Wichtig! Es ist nicht möglich, in den Pfählen schwächeren Beton zu verwenden als in den Pfählen – das Fundament wird ungleichmäßig arbeiten.

Was bei Pfählen besonders wichtig ist

Da der unterirdische Teil des Fundaments ständig mit Wasser in Kontakt ist und nicht austrocknet, muss der Beton eine hohe Dichte aufweisen. Für Pfahlgründungen ist es immer ratsam, eine Mischung mit erhöhter Frost- und Wasserbeständigkeit zu wählen. Diese Parameter, und nicht nur die Festigkeit, entscheiden über die Dauerhaftigkeit des Bauwerks.

Als optimale Wahl für die meisten Privathäuser gilt M350 – sie bietet eine ausreichende Marge an Festigkeit und Widerstandsfähigkeit gegen nasse Böden, ohne die Baukosten wesentlich zu erhöhen.

Wie man die richtige Betonsorte auswählt

Was sonst noch Einfluss auf die Wahl der Betonsorte hat: Boden, Wasser und der Boden des Hauses

Identische Häuser auf unterschiedlichen Standorten erfordern unterschiedlichen Beton. Die Art des Fundaments ist oft die einzige Überlegung, aber das ist nur die halbe Miete. Die Haltbarkeit des Fundaments wird am stärksten von den Eigenschaften des Bodens, dem Vorhandensein von Wasser und dem Gewicht des Gebäudes beeinflusst. Von diesen Faktoren hängt ab, ob ein Sicherheitszuschlag erforderlich ist oder ob eine Standardsohle ausreicht.

Art des Bodens

Der Boden reagiert unterschiedlich auf Stress und Frost. Manche Böden sind stabil, andere bewegen sich zu jeder Jahreszeit. Je aktiver der Boden ist, desto höher sind die Anforderungen an den Beton.

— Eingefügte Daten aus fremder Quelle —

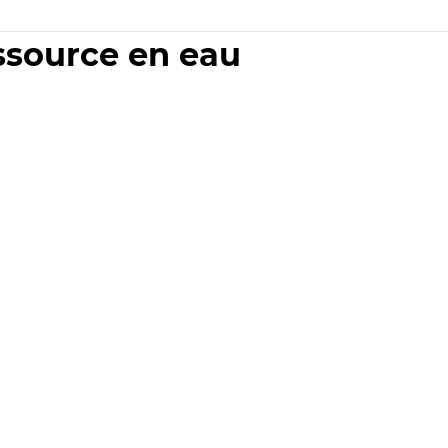
essource en eau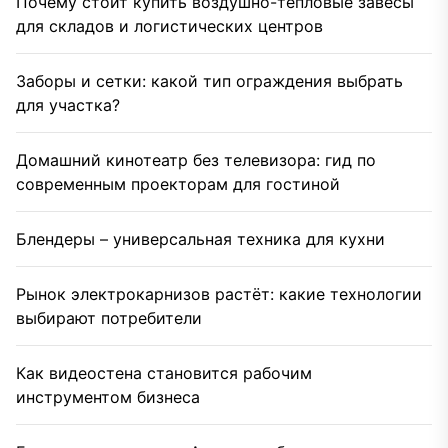
Почему стоит купить воздушно-тепловые завесы
для складов и логистических центров
Заборы и сетки: какой тип ограждения выбрать
для участка?
Домашний кинотеатр без телевизора: гид по
современным проекторам для гостиной
Блендеры – универсальная техника для кухни
Рынок электрокарнизов растёт: какие технологии
выбирают потребители
Как видеостена становится рабочим
инструментом бизнеса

  • Sand und Lehm – stabilen Böden ist eine Standardabstufung ohne Festigkeitssteigerung zulässig.
  • Lehm – mäßig quellen, ist es besser, den Beton eine Stufe höher zu nehmen.
  • Lehm – starkes Anschwellen, ist eine größere Sicherheitsmarge erforderlich.
  • Schüttgut Boden – wählen Sie immer den stärkeren Beton.

Grundwasser

Feuchtigkeit ist der Hauptfeind von Fundamenten. Beton selbst ist porös, und wenn ständig Wasser eindringt, wird er beim Gefrieren allmählich beschädigt.

Bedingungen
Was ist zu tun?

Tiefes Grundwasser Standardqualität kann verwendet werden
Saisonaler Wasseranstieg Erhöhen Sie die Marke um eine Stufe
Hoher Wasserstand Dichterer Beton und Abdichtungen verwenden

Boden und Material des Hauses

Das Gewicht des Gebäudes wirkt sich direkt auf den Druck auf das Fundament aus. Selbst die gleiche Bodenfläche eines Hauses kann das Fundament unterschiedlich belasten.